▸ **WHAT YOU ARE ASKED TO DO**
All lines from the one containing "Acara Hiburan Favorit Terpopuler (274, 760)" through the last line of the listing below are to be copied exactly. Exclude the pictures.

▸ **DATA SECTION**
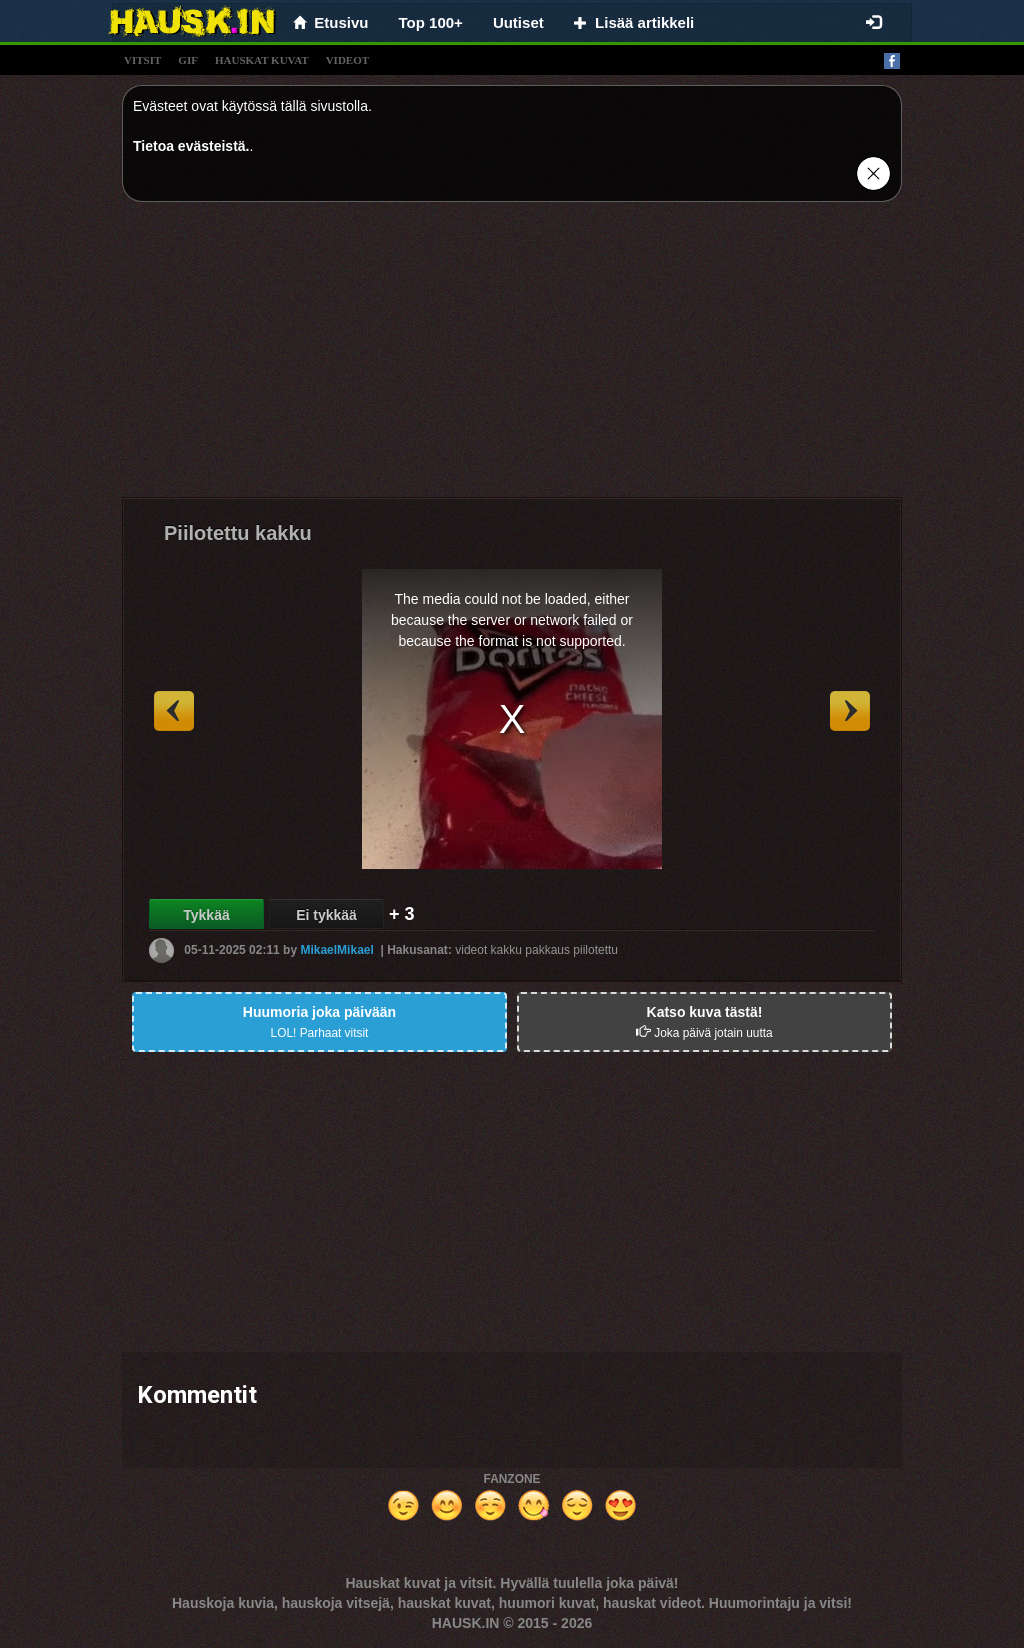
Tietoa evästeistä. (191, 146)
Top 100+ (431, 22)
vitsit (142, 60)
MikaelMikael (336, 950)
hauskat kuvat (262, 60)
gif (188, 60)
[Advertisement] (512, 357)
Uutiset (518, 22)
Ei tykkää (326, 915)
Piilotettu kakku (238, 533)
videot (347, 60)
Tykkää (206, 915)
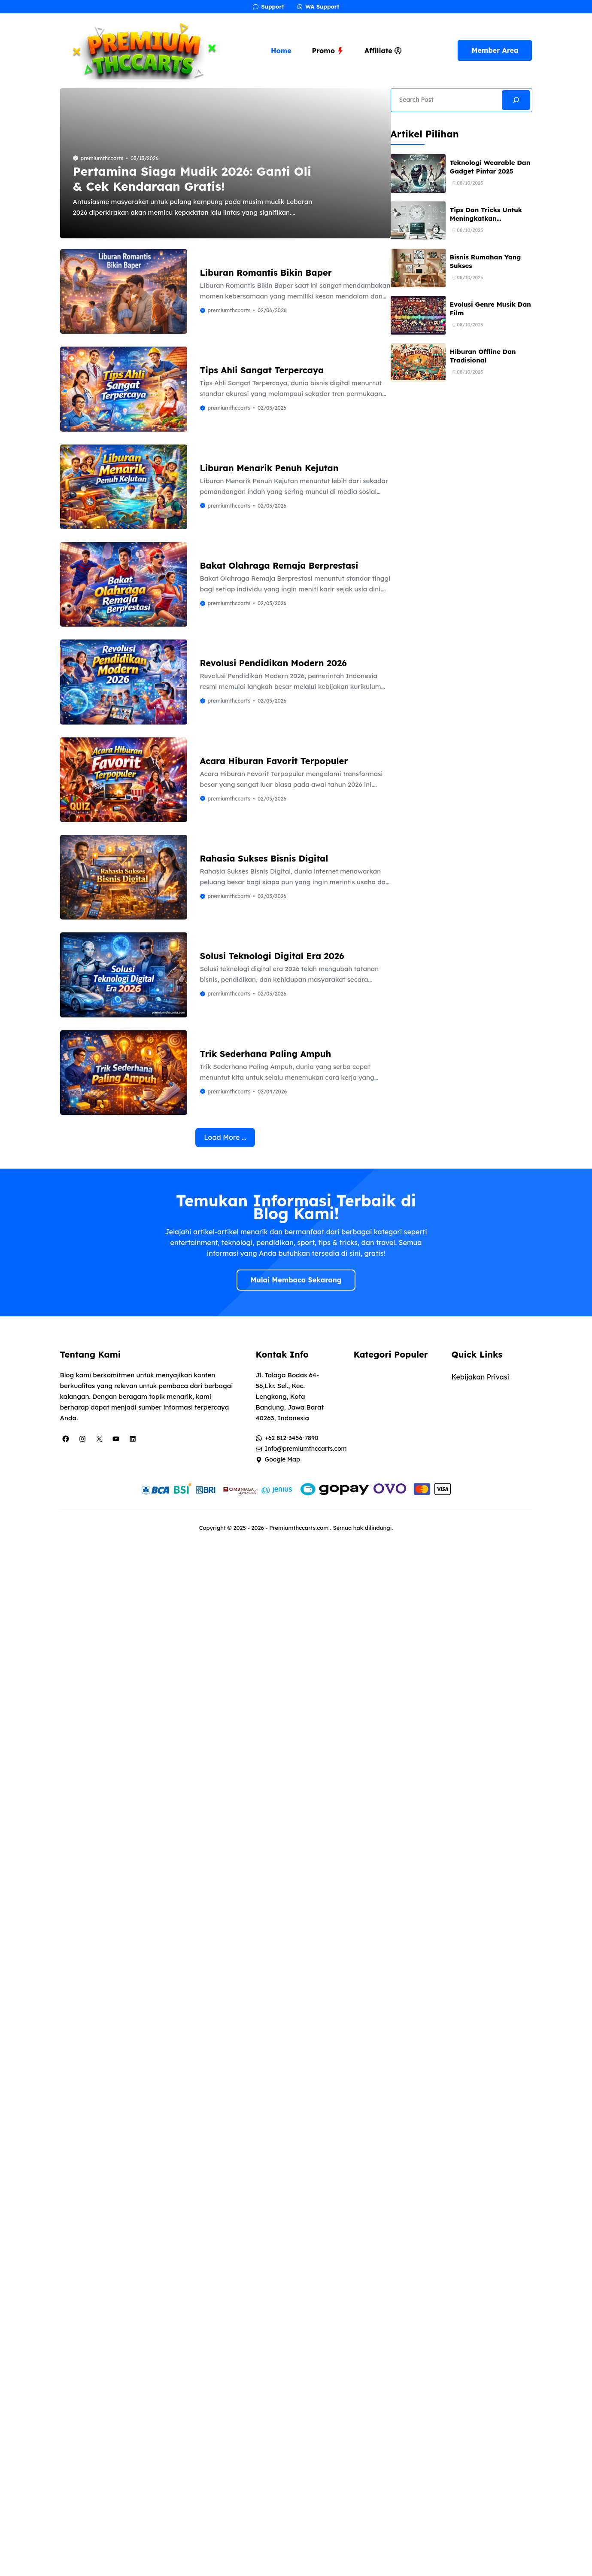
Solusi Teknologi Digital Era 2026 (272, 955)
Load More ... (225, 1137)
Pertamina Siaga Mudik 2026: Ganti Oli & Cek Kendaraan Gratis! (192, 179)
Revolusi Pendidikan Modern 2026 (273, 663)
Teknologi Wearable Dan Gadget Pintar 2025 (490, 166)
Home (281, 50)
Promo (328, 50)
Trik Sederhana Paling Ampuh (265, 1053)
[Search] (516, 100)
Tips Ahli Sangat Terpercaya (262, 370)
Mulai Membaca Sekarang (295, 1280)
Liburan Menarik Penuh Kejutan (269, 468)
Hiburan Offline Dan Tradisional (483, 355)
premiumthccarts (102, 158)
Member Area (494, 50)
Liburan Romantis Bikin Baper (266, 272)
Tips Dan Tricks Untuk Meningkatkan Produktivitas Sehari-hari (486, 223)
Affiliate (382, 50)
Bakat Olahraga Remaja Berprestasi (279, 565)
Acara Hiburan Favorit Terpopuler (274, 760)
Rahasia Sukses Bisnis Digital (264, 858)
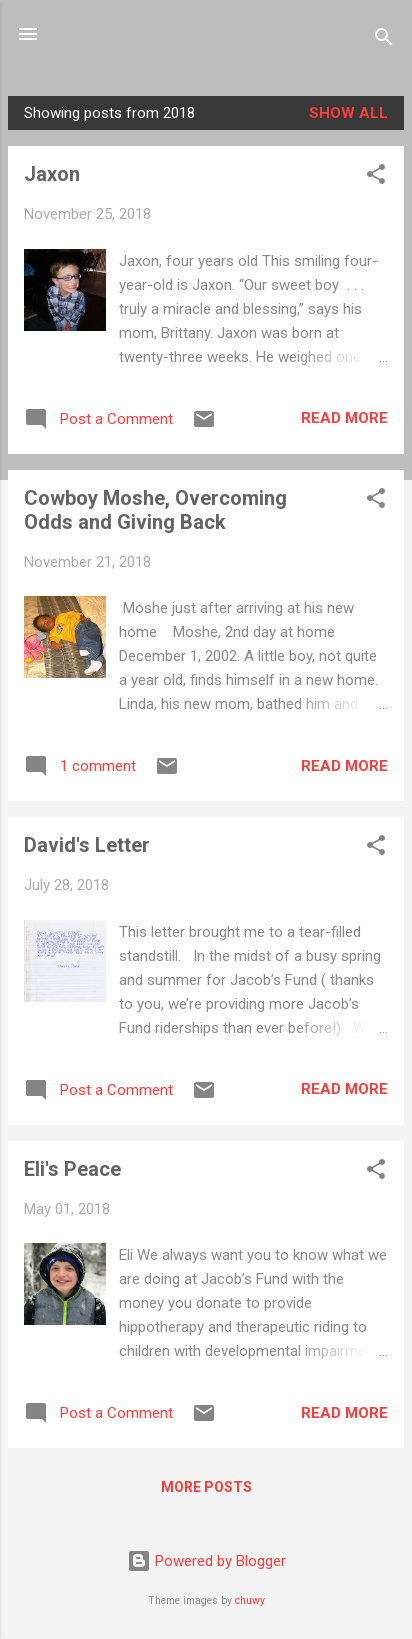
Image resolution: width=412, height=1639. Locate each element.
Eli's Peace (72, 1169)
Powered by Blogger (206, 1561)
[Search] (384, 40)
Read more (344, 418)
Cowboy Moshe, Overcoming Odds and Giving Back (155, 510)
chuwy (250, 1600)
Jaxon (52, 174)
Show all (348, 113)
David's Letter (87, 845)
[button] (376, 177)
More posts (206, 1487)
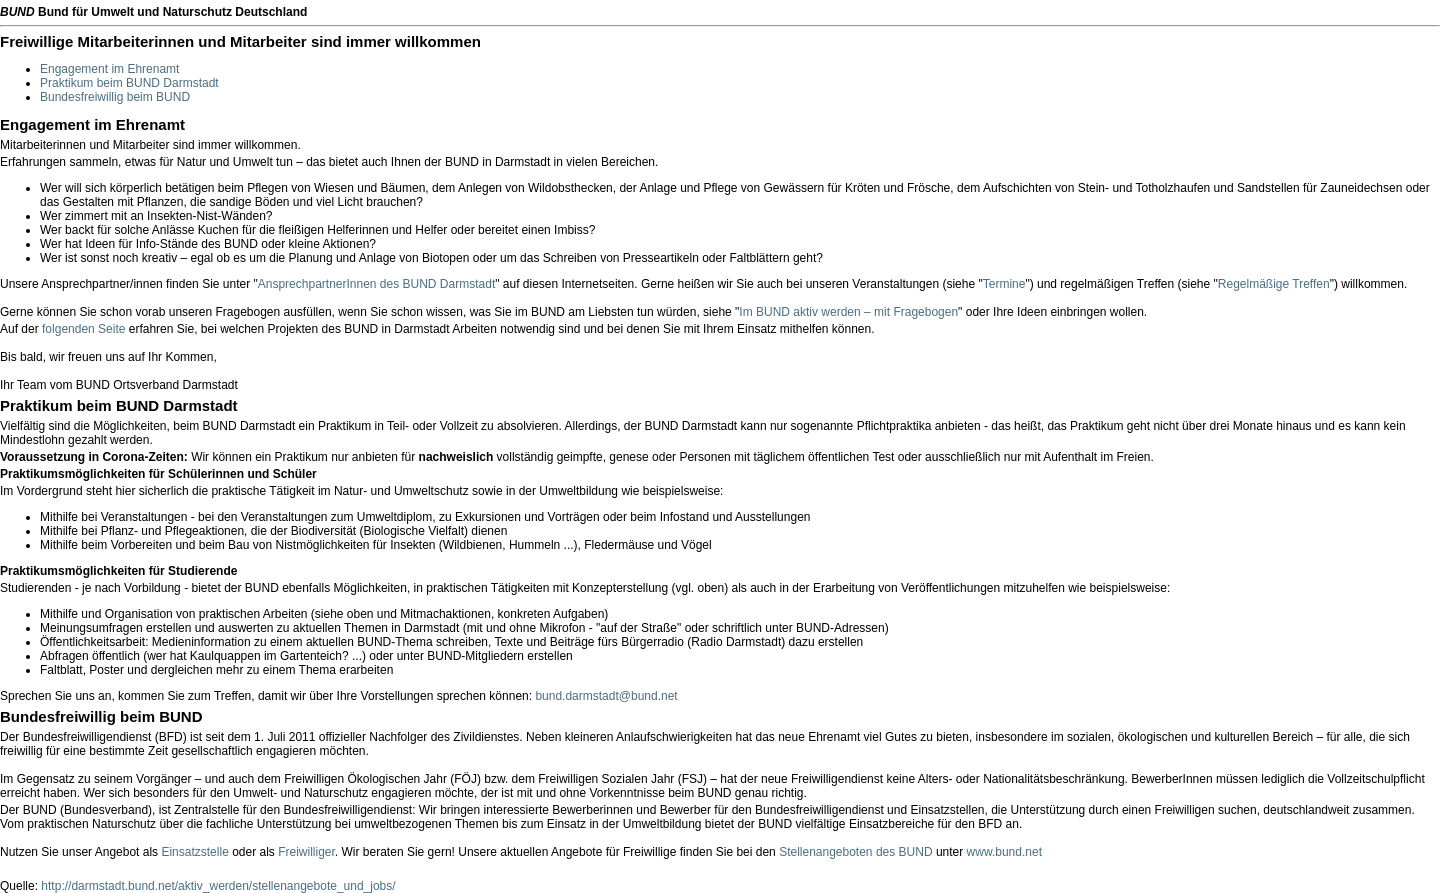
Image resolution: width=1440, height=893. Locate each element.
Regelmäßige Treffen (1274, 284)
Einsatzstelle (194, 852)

▸ **SOLUTION FOR THIS PROBLEM**
Acara Hiburan Favorit Terpopuler (274, 760)
Rahasia Sukses Bisnis Digital (264, 858)
Image resolution: width=412, height=1639. Locate each element.
Eli's Peace (72, 1169)
Powered by Blogger (206, 1561)
[Search] (384, 40)
Read more (344, 418)
Cowboy Moshe, Overcoming Odds and Giving Back (155, 510)
chuwy (250, 1600)
Jaxon (52, 174)
Show all (348, 113)
David's Letter (87, 845)
[button] (376, 177)
More posts (206, 1487)
Image resolution: width=1440, height=893. Locate each element.
Regelmäßige Treffen (1274, 284)
Einsatzstelle (194, 852)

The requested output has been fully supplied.